Fortunately for the church, there is an example of how to “adjust” the church’s teachings away from the dogmatism of the past. When I was a young man, the other main branch of Mormonism, the Reorganized Church of Jesus Christ of Latter Day Saints (RLDS), walked away from many of its core teachings, de-emphasizing the Book of Mormon and other Mormon scripture and adopting a more ecumenical and liberal Christian theology. Significantly, they acknowledged that, contrary to one of their foundational beliefs, Joseph Smith did indeed introduce and practice polygamy. They even went so far as to rename the church to “The Community of Christ” to further distance themselves from Joseph Smith and Mormonism.
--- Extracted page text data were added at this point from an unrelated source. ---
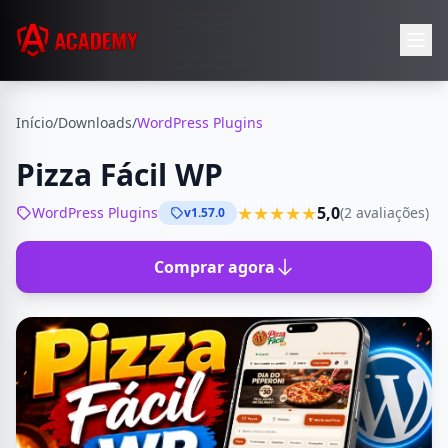
Início
/
Downloads
/
WordPress Plugins
Pizza Fácil WP
★★★★★
5,0
WordPress Plugins
(2 avaliações)
v1.57.0
Comprar agora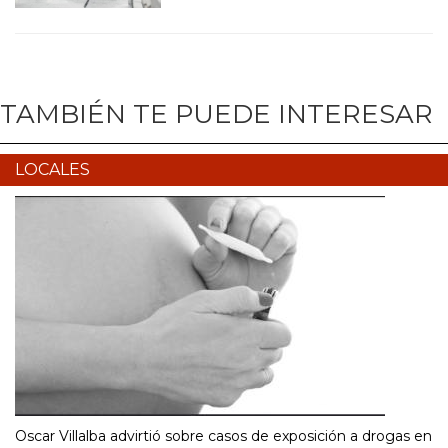
TAMBIÉN TE PUEDE INTERESAR
LOCALES
Oscar Villalba advirtió sobre casos de exposición a drogas en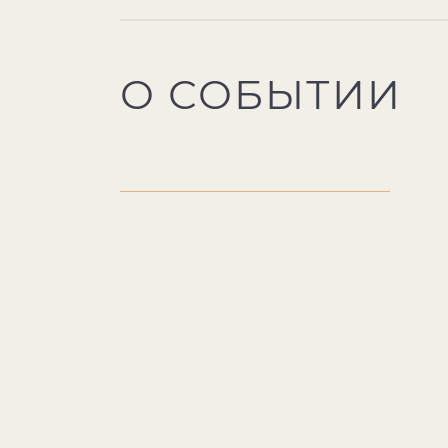
О СОБЫТИИ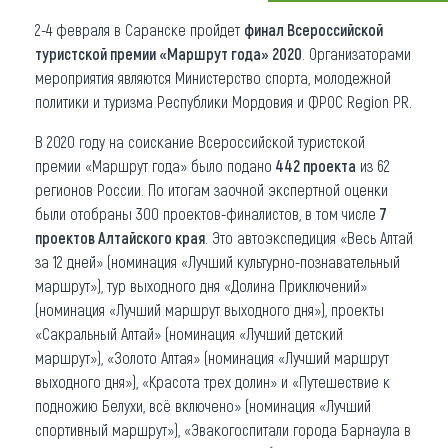
2-4 февраля в Саранске пройдет
финал Всероссийской
Что привезти (сувениры)
туристской премии «Маршрут года» 2020
. Организаторами
О регионе
мероприятия являются Министерство спорта, молодежной
политики и туризма Республики Мордовия и ФРОС Region PR.
Коллекция впечатлений
В 2020 году на соискание Всероссийской туристской
Другие рубрики
премии «Маршрут года» было подано
442 проекта
из 62
регионов России. По итогам заочной экспертной оценки
были отобраны 300 проектов-финалистов, в том числе
7
проектов Алтайского края
. Это автоэкспедиция «Весь Алтай
за 12 дней» (номинация «Лучший культурно-познавательный
маршрут»), тур выходного дня «Долина Приключений»
(номинация «Лучший маршрут выходного дня»), проекты
«Сакральный Алтай» (номинация «Лучший детский
маршрут»), «Золото Алтая» (номинация «Лучший маршрут
выходного дня»), «Красота трех долин» и «Путешествие к
подножию Белухи, всё включено» (номинация «Лучший
спортивный маршрут»), «Эвакогоспитали города Барнаула в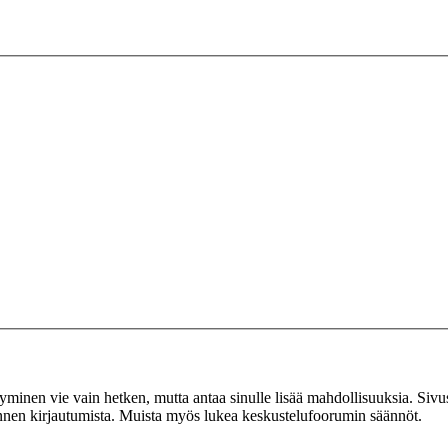
tyminen vie vain hetken, mutta antaa sinulle lisää mahdollisuuksia. Sivus
 ennen kirjautumista. Muista myös lukea keskustelufoorumin säännöt.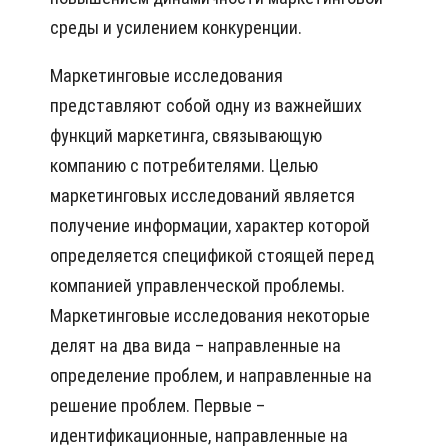
среды и усилением конкуренции.
Маркетинговые исследования
представляют собой одну из важнейших
функций маркетинга, связывающую
компанию с потребителями. Целью
маркетинговых исследований является
получение информации, характер которой
определяется спецификой стоящей перед
компанией управленческой проблемы.
Маркетинговые исследования некоторые
делят на два вида – направленные на
определение проблем, и направленные на
решение проблем. Первые –
идентификационные, направленные на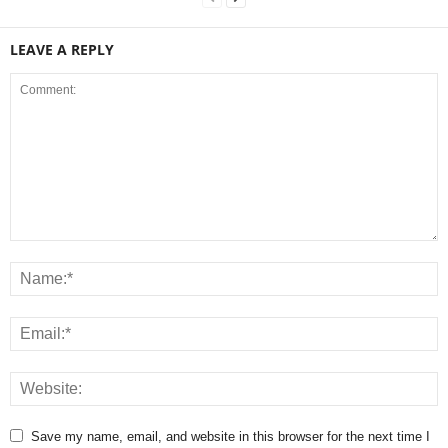
LEAVE A REPLY
Save my name, email, and website in this browser for the next time I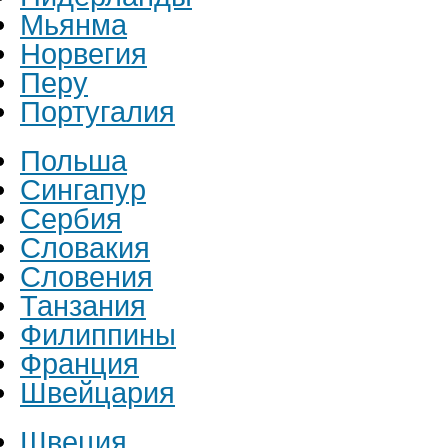
Мьянма
Норвегия
Перу
Португалия
Польша
Сингапур
Сербия
Словакия
Словения
Танзания
Филиппины
Франция
Швейцария
Швеция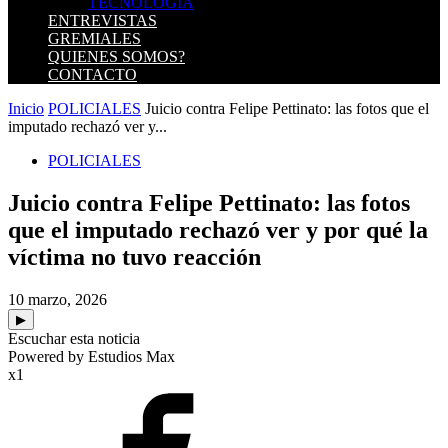
TECNOLOGIA
ENTREVISTAS
GREMIALES
QUIENES SOMOS?
CONTACTO
Inicio
POLICIALES
Juicio contra Felipe Pettinato: las fotos que el
imputado rechazó ver y...
POLICIALES
Juicio contra Felipe Pettinato: las fotos
que el imputado rechazó ver y por qué la
víctima no tuvo reacción
10 marzo, 2026
▶
Escuchar esta noticia
Powered by Estudios Max
x1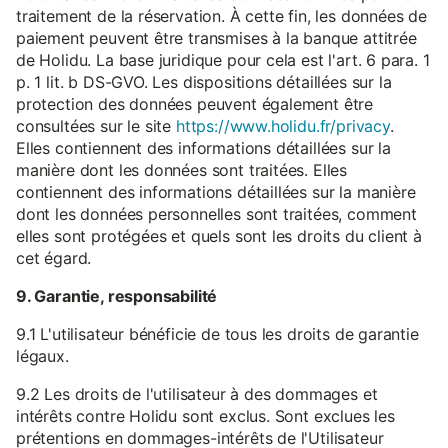
traitement de la réservation. À cette fin, les données de
paiement peuvent être transmises à la banque attitrée
de Holidu. La base juridique pour cela est l'art. 6 para. 1
p. 1 lit. b DS-GVO. Les dispositions détaillées sur la
protection des données peuvent également être
consultées sur le site
https://www.holidu.fr/privacy
.
Elles contiennent des informations détaillées sur la
manière dont les données sont traitées. Elles
contiennent des informations détaillées sur la manière
dont les données personnelles sont traitées, comment
elles sont protégées et quels sont les droits du client à
cet égard.
9. Garantie, responsabilité
9.1 L'utilisateur bénéficie de tous les droits de garantie
légaux.
9.2 Les droits de l'utilisateur à des dommages et
intérêts contre Holidu sont exclus. Sont exclues les
prétentions en dommages-intérêts de l'Utilisateur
At the time, I and many other Mormons saw this as proof positive that the RLDS church was in apostasy and would dwindle away because they had “watered down” the true teachings of the restoration. Indeed, the RLDS/CofC experienced major upheaval and schisms, though ultimately the church weathered the loss of some 6000-7000 members to “restoration” branches, while maintaining a membership of over 250,000.
If I were to guess, a similar reorientation of the LDS church–though I don’t see it as going as far as the CofC–would result in schisms in the church and the loss of some members. The church would probably lose more as a percentage of members than the CofC did simply because the LDS church has been much more rigid in its acceptance of the sanitized history and has promoted a sort of hero worship towards Joseph Smith and his successors. But in the end, the church would survive, just as the Community of Christ has survived. In a weird way, I would be sad to see the church lose much of what makes it unique. I am not suggesting any actions for the church to take, but my guess is that, in the long run, the church will follow the lead of its smaller cousin.
The one response that I am sure will not work is the traditional circling of the wagons and denial of the problematic. The Swedish Rescue and Bushman/Givens tour tell me the church agrees and is trying to navigate a better course. At this point, I can’t predict what that will look like or how successful it will be.